In [13]:
import numpy as np
import pandas as pd
import random
import matplotlib.pyplot as plt

## Bootstrapping exercise
- There are two correlated stocks, $X$ and $Y$, which are normally distributed
- You will invest in both stocks with all your money
- Your goal is to find $\alpha \in [0,1]$ (the portion of your money invested in stock $X$) to minimize the variance of the portfolio, i.e.,
 $$ \mathbb{V}\mathrm{AR}[\alpha X + (1-\alpha)Y] $$
- You are given "returns.npy", a 2-D numpy array of the past $200$ returns of $(X,Y)$.

Exercise questions: 
1. Estimate $\mu_X, \mu_Y, \sigma_{X}^2, \sigma_{Y}^2, \sigma_{XY}$ from the sample, and then compute the optimal investment strategy $\alpha$
2. Since we estimated the parameters by looking at a sample, we may be severly biased. Hence, use bootstrapping to iteratively sample $200$ points (with replacement) from the previous returns, and estimate the optimal investment strategy each time. Apply this $B = 500$ times and compute the standard error of the optimal $\alpha$ that we computed on the original set of previous returns.

In [14]:
returns = np.load("returns.npy")
n = 200

In [15]:
#Estimate mean returns
hat_mean = np.mean(returns,0)
print(hat_mean)

[2.97259589 2.98935547]


In [16]:
#Estimate covariance matrix
hat_cov = np.zeros((2,2))
for i in range(n):
    hat_cov = hat_cov + (returns[i]-hat_mean).reshape((2,1))*(returns[i]-hat_mean).reshape((1,2))
hat_cov = hat_cov/(n-1)
hat_varx = hat_cov[0,0]
hat_vary = hat_cov[1,1]
hat_covar = hat_cov[0,1]
print(f'hat_cov = {hat_cov}; hat_varx = {hat_varx}; hat_vary = {hat_vary};hat_covar= {hat_covar } ')

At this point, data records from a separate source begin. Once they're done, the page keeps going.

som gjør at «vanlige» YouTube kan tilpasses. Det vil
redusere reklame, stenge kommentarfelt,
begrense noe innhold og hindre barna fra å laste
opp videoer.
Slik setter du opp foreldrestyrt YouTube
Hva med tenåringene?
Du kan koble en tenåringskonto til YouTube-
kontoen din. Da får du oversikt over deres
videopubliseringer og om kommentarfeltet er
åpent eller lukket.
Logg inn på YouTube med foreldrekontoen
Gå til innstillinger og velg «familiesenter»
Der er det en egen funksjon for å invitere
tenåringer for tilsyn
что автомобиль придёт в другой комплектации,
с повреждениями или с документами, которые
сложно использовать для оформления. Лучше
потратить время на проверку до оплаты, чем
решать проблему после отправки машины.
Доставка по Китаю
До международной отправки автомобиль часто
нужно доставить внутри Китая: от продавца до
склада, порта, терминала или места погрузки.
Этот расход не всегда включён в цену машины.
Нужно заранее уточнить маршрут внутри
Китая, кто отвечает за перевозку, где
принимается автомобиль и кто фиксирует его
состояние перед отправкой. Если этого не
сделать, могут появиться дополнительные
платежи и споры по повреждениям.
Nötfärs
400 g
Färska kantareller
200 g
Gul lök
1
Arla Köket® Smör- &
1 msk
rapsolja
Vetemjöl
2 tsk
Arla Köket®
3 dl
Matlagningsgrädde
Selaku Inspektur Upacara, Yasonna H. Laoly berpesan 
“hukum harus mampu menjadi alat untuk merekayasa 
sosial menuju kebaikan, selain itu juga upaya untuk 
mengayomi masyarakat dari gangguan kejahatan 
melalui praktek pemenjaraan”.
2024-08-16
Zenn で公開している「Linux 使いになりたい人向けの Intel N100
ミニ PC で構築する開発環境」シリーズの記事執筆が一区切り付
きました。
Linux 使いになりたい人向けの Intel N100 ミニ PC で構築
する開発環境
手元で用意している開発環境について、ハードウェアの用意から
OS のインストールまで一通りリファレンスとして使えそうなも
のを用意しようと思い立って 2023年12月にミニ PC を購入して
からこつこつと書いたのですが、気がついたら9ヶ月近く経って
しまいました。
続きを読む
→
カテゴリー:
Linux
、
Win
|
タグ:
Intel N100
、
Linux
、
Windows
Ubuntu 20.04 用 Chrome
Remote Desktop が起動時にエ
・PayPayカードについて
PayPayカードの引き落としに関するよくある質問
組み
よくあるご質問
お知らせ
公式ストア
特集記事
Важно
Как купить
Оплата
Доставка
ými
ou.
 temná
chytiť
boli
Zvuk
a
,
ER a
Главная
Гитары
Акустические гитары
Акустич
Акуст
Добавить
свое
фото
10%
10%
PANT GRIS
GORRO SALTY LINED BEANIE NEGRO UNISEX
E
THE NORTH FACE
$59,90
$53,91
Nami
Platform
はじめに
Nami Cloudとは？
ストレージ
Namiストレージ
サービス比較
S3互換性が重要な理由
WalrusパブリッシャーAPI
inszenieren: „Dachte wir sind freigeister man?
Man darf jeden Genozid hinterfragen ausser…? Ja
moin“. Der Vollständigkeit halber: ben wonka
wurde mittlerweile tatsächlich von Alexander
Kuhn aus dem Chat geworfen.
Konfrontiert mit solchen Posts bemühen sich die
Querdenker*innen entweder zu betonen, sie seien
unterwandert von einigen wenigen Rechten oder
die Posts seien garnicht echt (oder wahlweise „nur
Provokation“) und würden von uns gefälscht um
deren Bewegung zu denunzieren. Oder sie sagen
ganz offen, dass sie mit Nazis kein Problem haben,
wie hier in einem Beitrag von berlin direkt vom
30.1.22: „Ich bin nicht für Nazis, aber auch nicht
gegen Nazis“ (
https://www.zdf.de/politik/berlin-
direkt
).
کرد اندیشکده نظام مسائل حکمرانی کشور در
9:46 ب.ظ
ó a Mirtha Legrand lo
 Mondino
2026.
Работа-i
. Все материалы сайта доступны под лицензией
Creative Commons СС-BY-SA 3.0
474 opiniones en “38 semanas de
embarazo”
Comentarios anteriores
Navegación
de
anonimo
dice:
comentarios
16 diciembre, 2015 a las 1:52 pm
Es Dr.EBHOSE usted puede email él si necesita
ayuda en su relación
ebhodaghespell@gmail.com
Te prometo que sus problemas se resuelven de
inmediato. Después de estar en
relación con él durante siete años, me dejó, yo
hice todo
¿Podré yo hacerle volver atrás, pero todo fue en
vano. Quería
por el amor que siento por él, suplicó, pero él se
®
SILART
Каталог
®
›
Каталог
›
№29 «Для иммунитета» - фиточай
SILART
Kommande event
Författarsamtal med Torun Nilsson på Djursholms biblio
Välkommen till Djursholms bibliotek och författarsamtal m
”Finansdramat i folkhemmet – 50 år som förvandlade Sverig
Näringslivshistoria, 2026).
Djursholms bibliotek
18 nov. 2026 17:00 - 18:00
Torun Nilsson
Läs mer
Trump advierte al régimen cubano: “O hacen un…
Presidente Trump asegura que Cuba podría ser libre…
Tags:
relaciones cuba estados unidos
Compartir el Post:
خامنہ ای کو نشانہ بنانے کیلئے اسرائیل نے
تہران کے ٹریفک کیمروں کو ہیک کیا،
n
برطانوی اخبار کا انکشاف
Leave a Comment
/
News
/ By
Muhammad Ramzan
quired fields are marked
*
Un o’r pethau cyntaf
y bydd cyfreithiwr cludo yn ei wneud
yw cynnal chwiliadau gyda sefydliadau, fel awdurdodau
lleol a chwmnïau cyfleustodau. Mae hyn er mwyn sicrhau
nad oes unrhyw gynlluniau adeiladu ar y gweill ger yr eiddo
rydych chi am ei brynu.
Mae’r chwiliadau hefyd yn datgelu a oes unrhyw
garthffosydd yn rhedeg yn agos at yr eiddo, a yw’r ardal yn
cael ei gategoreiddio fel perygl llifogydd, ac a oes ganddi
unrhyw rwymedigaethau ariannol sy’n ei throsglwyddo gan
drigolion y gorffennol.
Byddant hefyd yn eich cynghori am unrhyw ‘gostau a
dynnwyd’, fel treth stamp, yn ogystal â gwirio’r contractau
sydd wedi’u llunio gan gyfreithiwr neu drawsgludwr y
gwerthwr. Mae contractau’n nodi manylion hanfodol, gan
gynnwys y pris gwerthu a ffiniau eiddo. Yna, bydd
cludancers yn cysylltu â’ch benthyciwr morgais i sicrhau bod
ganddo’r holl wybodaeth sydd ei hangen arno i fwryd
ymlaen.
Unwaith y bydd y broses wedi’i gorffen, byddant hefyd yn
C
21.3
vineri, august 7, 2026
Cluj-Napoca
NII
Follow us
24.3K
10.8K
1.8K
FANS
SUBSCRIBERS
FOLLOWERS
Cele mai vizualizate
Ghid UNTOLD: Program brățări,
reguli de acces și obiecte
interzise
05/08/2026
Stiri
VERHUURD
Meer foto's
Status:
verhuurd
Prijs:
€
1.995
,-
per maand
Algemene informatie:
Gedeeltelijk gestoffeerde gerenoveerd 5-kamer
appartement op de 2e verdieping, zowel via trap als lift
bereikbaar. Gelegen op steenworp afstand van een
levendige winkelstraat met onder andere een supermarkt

hat_cov = [[1.29126685 0.46509466]
 [0.46509466 1.10756609]]; hat_varx = 1.291266848642483; hat_vary = 1.1075660892225494;hat_covar= 0.4650946600840741 


In [17]:
#estimate optimal investment
def optimal_alpha(varx, vary, covar):
    return (float) (vary - covar)/(varx + vary - 2*covar)
optimal_investment = optimal_alpha(hat_varx, hat_vary, hat_covar)
round(optimal_investment,3)

0.437

In [18]:
def hat_alpha(sample_returns): #make the above process a function
    hat_mean = np.mean(sample_returns,0)
    hat_cov = np.zeros((2,2))
    n = np.size(sample_returns,0)
    for i in range(n):
        hat_cov = hat_cov + (sample_returns[i]-hat_mean).reshape((2,1))*(sample_returns[i]-hat_mean).reshape((1,2))
    hat_cov = hat_cov/(n-1)
    hat_varx = hat_cov[0,0]
    hat_vary = hat_cov[1,1]
    hat_covar = hat_cov[0,1]
    return optimal_alpha(hat_varx, hat_vary, hat_covar)

In [19]:
simulation = 500#number of simulations
B = simulation
samples = n #same
estimations = np.zeros(simulation)#same as before 
for sim in range(simulation): #simulate this many times
    generated_sample = returns[np.random.randint(returns.shape[0], size=samples), :]
    estimations[sim] = hat_alpha(generated_sample)
print("mean", round(np.mean(estimations),3),"min",np.min(estimations), "max", np.max(estimations))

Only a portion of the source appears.